Beneath this line are entries. Copy the range from the line with "ブランドバック・財布(223)" to the line with "ОФОРМИТЬ ЗАКАЗ", ends included, exactly; leave pictures out.

Dataset records:
□ □ □

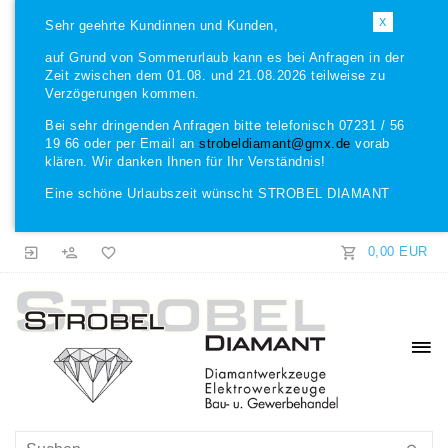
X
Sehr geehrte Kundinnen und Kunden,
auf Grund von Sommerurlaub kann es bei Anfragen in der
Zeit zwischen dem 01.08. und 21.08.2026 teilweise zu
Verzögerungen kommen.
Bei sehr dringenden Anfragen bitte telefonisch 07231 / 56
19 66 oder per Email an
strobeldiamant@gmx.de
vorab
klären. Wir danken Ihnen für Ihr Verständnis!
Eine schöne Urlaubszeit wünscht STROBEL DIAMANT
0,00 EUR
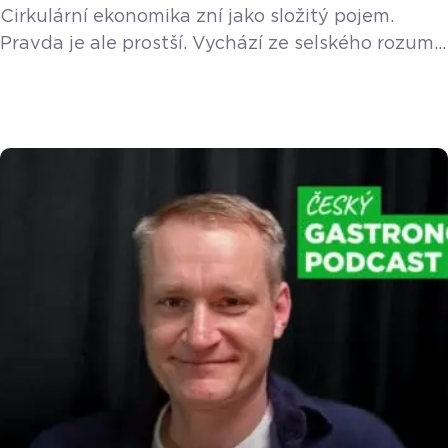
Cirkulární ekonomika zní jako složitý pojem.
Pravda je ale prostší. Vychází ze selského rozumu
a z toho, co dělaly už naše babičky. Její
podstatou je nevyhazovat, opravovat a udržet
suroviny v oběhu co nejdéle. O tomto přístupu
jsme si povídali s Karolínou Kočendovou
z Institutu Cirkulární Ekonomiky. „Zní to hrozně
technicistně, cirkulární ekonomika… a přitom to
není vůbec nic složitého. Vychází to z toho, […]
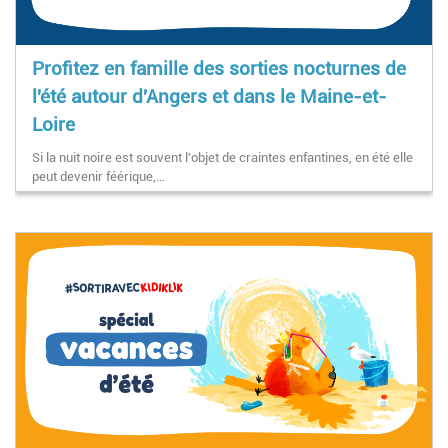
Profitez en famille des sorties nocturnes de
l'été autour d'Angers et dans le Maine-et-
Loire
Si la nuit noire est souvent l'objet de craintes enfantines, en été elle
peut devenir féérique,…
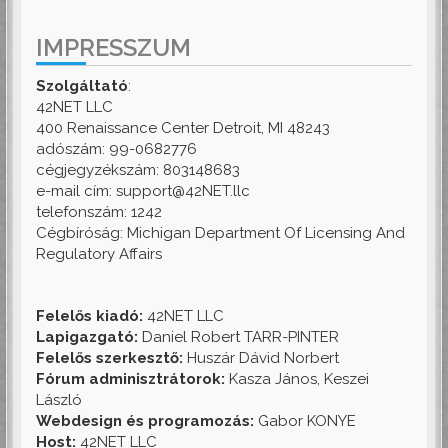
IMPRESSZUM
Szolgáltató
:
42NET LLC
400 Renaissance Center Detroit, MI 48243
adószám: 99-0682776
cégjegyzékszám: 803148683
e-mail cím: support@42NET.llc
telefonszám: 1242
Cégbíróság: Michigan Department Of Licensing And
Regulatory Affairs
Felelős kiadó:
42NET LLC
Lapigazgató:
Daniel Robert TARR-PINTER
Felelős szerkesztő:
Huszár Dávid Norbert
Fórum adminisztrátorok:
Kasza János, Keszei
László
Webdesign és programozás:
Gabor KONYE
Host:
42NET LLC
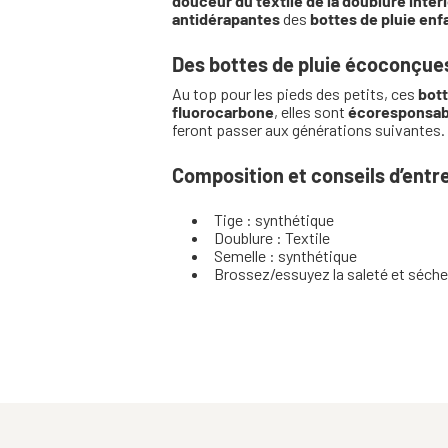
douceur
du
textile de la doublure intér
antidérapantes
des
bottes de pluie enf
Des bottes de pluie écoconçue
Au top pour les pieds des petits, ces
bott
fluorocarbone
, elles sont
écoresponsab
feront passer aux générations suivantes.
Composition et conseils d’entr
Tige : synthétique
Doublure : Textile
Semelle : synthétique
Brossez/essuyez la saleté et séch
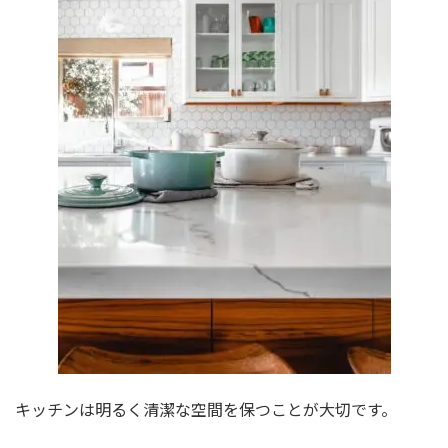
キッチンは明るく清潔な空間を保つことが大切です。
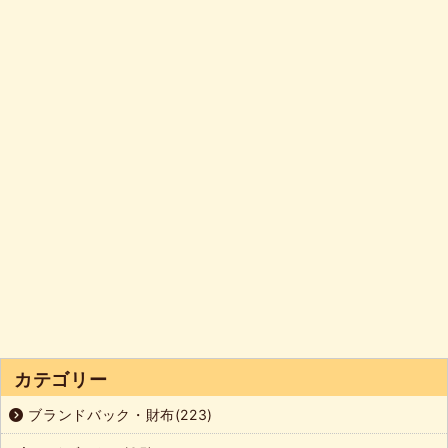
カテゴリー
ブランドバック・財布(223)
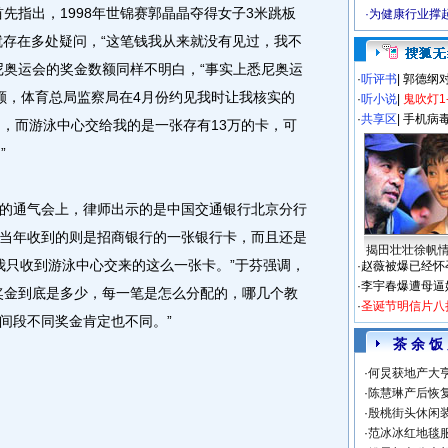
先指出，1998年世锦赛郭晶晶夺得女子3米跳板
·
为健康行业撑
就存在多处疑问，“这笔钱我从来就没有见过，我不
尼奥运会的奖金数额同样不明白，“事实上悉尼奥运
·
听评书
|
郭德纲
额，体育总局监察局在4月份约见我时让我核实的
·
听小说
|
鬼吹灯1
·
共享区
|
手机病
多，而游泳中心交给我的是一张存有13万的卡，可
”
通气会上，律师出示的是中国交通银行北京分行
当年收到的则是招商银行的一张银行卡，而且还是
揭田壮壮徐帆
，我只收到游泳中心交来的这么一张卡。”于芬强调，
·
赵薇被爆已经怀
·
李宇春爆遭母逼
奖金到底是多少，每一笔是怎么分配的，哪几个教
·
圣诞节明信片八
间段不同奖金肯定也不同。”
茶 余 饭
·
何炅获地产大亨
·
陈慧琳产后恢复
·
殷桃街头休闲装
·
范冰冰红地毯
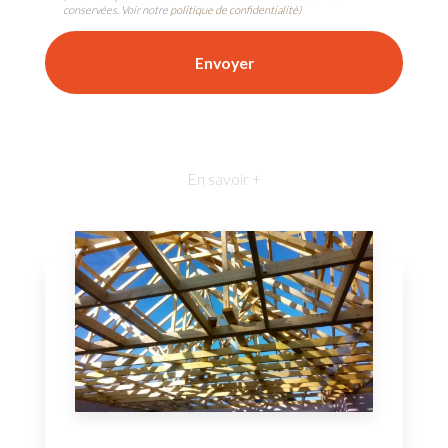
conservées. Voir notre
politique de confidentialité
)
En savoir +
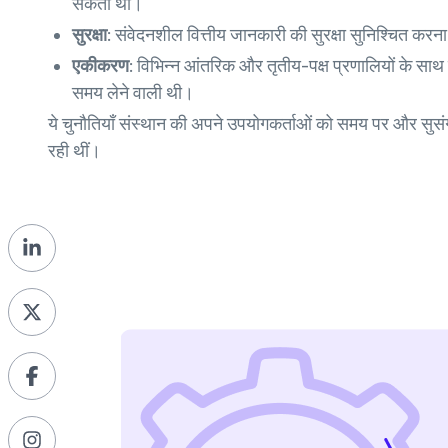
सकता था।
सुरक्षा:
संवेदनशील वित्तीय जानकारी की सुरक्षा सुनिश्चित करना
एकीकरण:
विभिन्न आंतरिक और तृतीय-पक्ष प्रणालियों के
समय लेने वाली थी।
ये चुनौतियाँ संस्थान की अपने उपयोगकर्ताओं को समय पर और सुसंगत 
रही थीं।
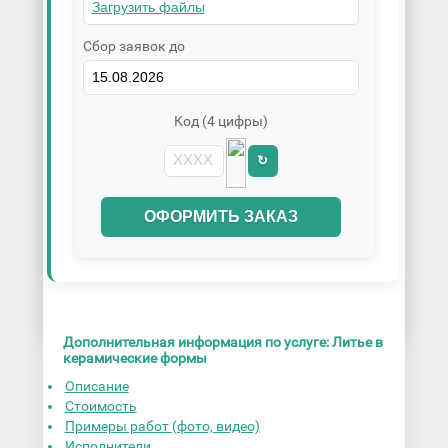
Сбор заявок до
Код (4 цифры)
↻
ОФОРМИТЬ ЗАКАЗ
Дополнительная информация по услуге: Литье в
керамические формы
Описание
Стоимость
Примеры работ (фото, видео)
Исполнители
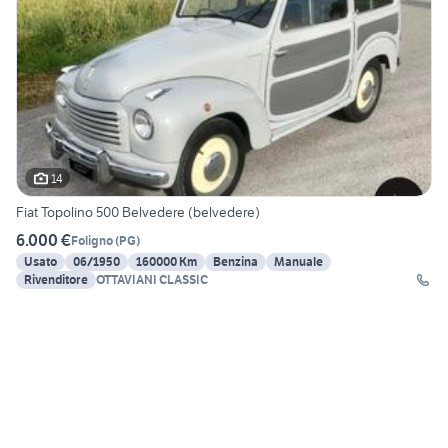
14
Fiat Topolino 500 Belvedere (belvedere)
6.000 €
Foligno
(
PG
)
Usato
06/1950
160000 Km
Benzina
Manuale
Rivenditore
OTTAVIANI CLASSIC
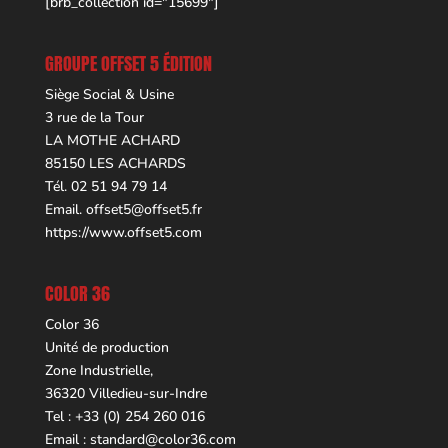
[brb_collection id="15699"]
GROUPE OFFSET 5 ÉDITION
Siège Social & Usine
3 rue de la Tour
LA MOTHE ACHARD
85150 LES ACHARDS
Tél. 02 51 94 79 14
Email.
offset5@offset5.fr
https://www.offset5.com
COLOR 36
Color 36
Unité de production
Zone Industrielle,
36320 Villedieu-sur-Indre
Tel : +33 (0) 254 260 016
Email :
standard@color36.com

□ □ □

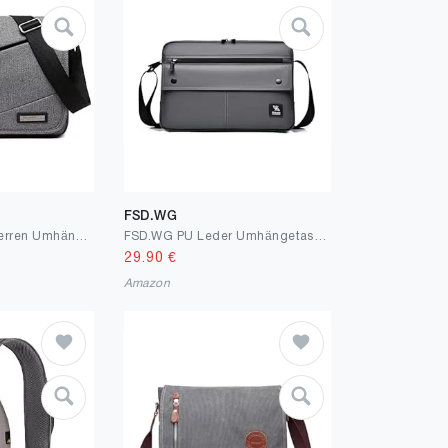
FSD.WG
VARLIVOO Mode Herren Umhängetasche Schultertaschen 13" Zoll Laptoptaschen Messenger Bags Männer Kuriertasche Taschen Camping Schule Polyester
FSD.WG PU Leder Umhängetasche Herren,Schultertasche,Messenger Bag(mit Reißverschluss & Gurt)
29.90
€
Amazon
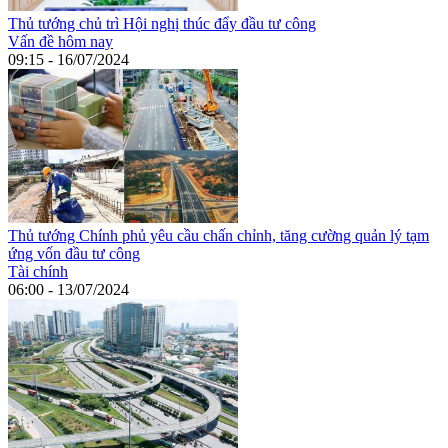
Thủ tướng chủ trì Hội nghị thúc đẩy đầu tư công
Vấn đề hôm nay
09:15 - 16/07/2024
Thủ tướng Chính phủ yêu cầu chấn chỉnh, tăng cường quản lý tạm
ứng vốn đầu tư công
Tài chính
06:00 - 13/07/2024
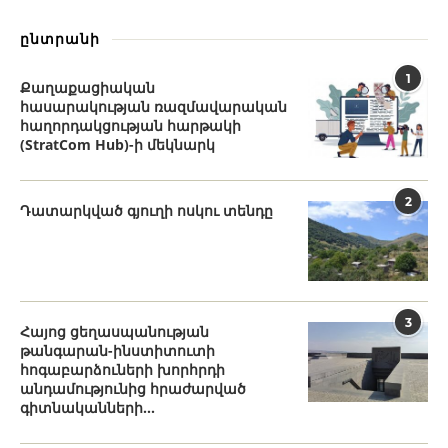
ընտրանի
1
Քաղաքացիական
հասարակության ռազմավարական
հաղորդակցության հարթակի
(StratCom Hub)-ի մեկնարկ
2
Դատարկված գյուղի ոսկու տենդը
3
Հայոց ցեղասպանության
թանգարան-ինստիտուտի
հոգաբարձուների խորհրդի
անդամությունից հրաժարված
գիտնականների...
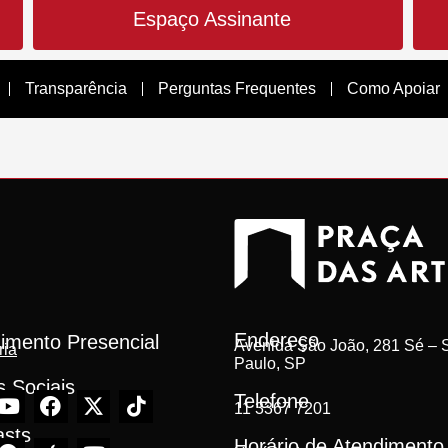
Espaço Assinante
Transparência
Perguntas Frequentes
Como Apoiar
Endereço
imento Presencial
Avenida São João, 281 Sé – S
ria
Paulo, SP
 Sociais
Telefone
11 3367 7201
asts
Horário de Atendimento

□ □ □

Exercise output:
ブランドバック・財布(223)
先指出，1998年世锦赛郭晶晶夺得女子3米跳板
·
为健康行业撑
就存在多处疑问，“这笔钱我从来就没有见过，我不
尼奥运会的奖金数额同样不明白，“事实上悉尼奥运
·
听评书
|
郭德纲
额，体育总局监察局在4月份约见我时让我核实的
·
听小说
|
鬼吹灯1
·
共享区
|
手机病
多，而游泳中心交给我的是一张存有13万的卡，可
”
通气会上，律师出示的是中国交通银行北京分行
当年收到的则是招商银行的一张银行卡，而且还是
揭田壮壮徐帆
，我只收到游泳中心交来的这么一张卡。”于芬强调，
·
赵薇被爆已经怀
·
李宇春爆遭母逼
奖金到底是多少，每一笔是怎么分配的，哪几个教
·
圣诞节明信片八
间段不同奖金肯定也不同。”
茶 余 饭
·
何炅获地产大亨
·
陈慧琳产后恢复
·
殷桃街头休闲装
·
范冰冰红地毯
conservées. Voir notre
politique de confidentialité
)
En savoir +
सकता था।
सुरक्षा:
संवेदनशील वित्तीय जानकारी की सुरक्षा सुनिश्चित करना
एकीकरण:
विभिन्न आंतरिक और तृतीय-पक्ष प्रणालियों के
समय लेने वाली थी।
ये चुनौतियाँ संस्थान की अपने उपयोगकर्ताओं को समय पर और सुसंगत 
रही थीं।
Сбор заявок до
Код (4 цифры)
↻
ОФОРМИТЬ ЗАКАЗ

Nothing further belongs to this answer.